The Larry Gun — Part One
Likely, it was love at first sight; how many chances in a lifetime does a man get to consider buying a like-new Purdey shotgun, with his first name boldly inlaid into the toe line — in gold? Well, technically not my first name, but that of the original “Larry,” for whom it was made, back in 1987.
Interestingly, this happened to me!
The “web” has created opportunities that frankly were almost impossible in the old days. A website that I occasionally view, Gunsinternational.com, has a category called Purdey Shotguns for Sale.

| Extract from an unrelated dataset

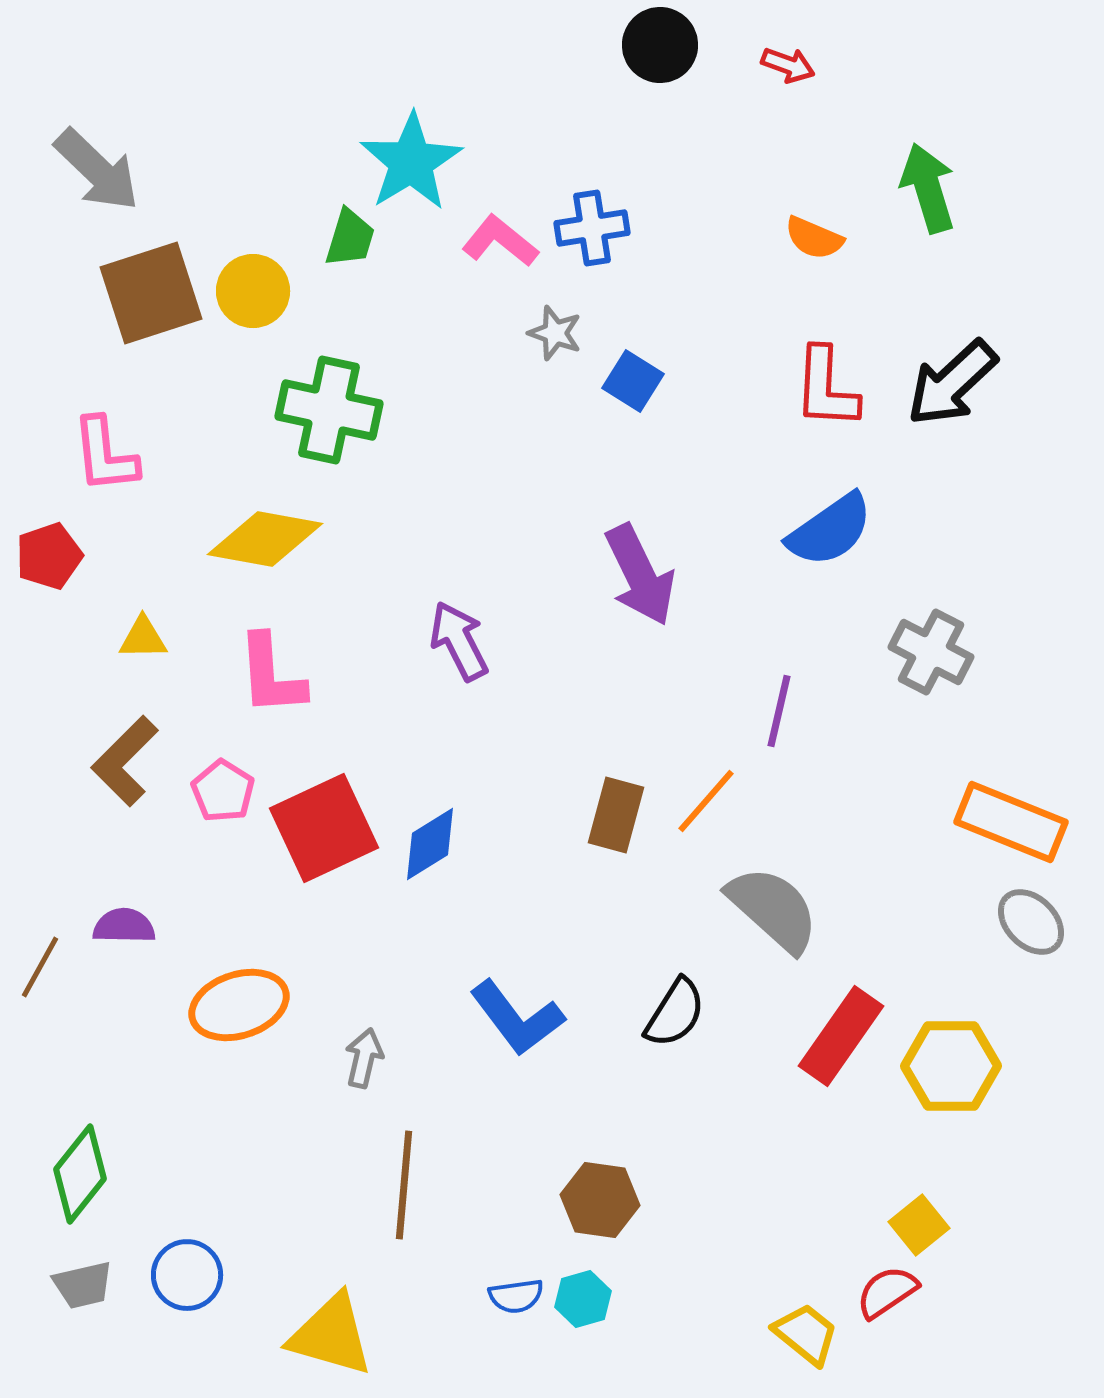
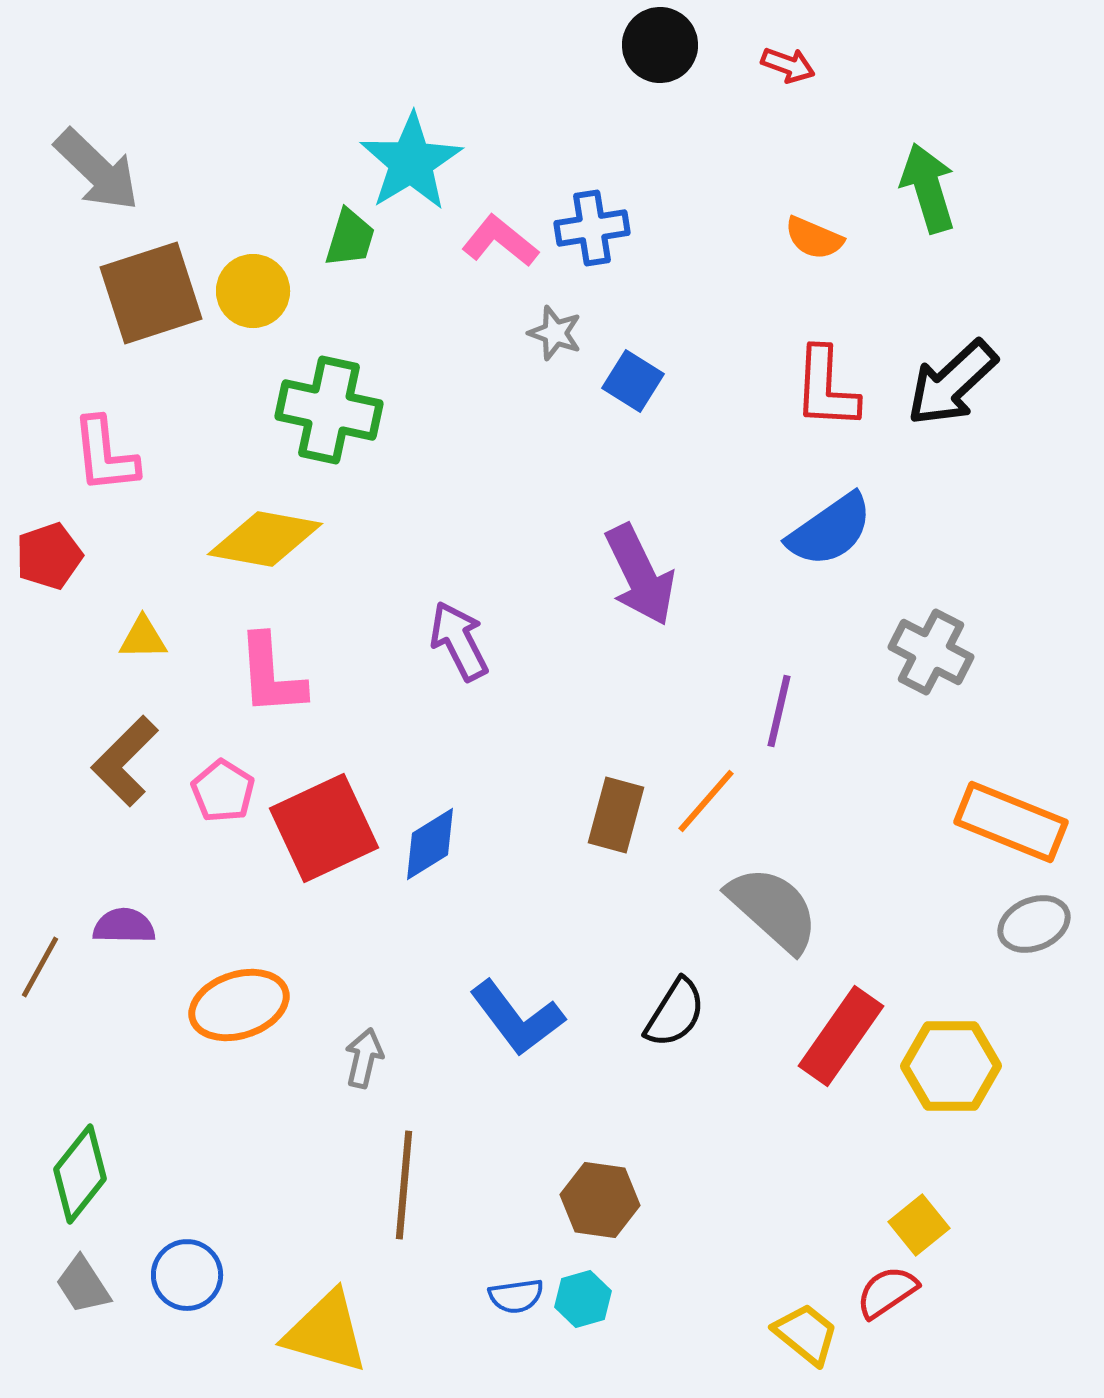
gray ellipse at (1031, 922): moved 3 px right, 2 px down; rotated 68 degrees counterclockwise
gray trapezoid at (83, 1285): rotated 70 degrees clockwise
yellow triangle at (331, 1335): moved 5 px left, 3 px up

Now, Purdey has made just over 30,000 guns since starting up in 1816 and typically there are about 170 of them for sale on
this website, which is where I found it listed by a dealer in Texas. It was just another Purdey, but the condition was high on the lead picture and the price was low; so, I looked at the rest of the pictures.
At first, I thought “no way!” What kind of a person would want their name boldly
inlaid in gold into the toe line of the stock? But, it was a nice gun — very attractive, reportedly fired less than 100 times, engraved by the master engraver Ken Hunt. “Larry” had requested a flying quail on the bottom of the receiver and the maker’s name, J. Purdey & Sons., in old English script, inlaid
in gold on the lock plates? Oh, and the price was right!
It was choked a bit tight for my quail hunting, improved cylinder and ½ (which is modified); but, chokes can be opened. And, it was a bit heavy for a quail gun —
at 7 pounds, 2-1/2 ounces; more difficult to change, but possible. The
only thing I knew about the stock dimensions was 15” length of pull, which is at the far end of my comfort zone; but, stock dimensions are relatively easy to change. Double triggers, front one hinged, beaded guard and leather covered recoil pad, for me at least, were all pluses. A pistol grip stock, rather than straight
grip, is a bit unusual on a Purdey, but not unacceptable.
I finally convinced myself to inquire further and possibly negotiate with the dealer who was selling the gun. There wasn’t much negotiating on the price, but we had a pleasant discussion and ultimately made the deal. Now the “Larry Gun” belonged to a different “Larry”!